*THE TASK*
The reply to the records below should contain exactly the lines from the line with "より快適にご利用いただくために、お住まいの国/地域を選択し" through the line with "0.0.0_2627降", and nothing besides.

Data entries
· · · · · · ·

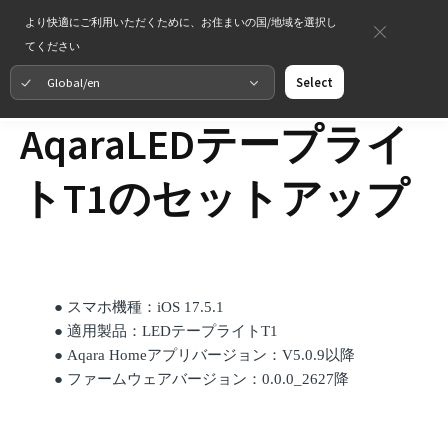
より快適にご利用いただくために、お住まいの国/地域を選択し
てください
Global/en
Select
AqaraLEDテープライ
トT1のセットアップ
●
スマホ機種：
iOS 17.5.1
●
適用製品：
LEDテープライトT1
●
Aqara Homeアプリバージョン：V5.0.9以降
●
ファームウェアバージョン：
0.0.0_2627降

· · · · · · ·

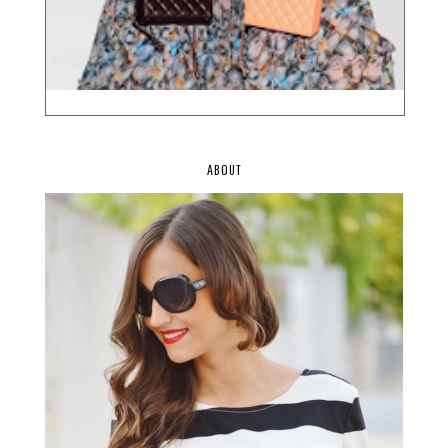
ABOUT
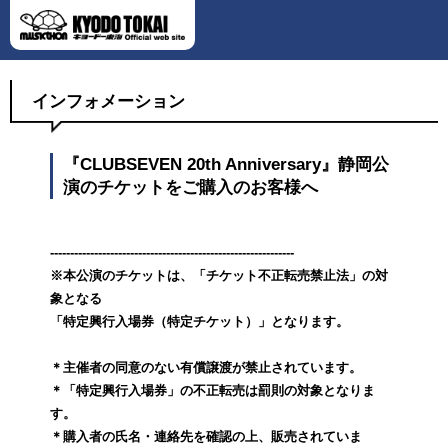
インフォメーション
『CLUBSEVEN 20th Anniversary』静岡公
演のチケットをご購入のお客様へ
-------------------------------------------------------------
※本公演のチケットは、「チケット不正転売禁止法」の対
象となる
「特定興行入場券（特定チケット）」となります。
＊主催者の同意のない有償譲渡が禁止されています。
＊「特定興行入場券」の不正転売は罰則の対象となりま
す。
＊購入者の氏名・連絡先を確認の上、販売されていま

· · · · · · ·

*RESULT OF THE TASK*
より快適にご利用いただくために、お住まいの国/地域を選択し
てください
Global/en
Select
AqaraLEDテープライ
トT1のセットアップ
●
スマホ機種：
iOS 17.5.1
●
適用製品：
LEDテープライトT1
●
Aqara Homeアプリバージョン：V5.0.9以降
●
ファームウェアバージョン：
0.0.0_2627降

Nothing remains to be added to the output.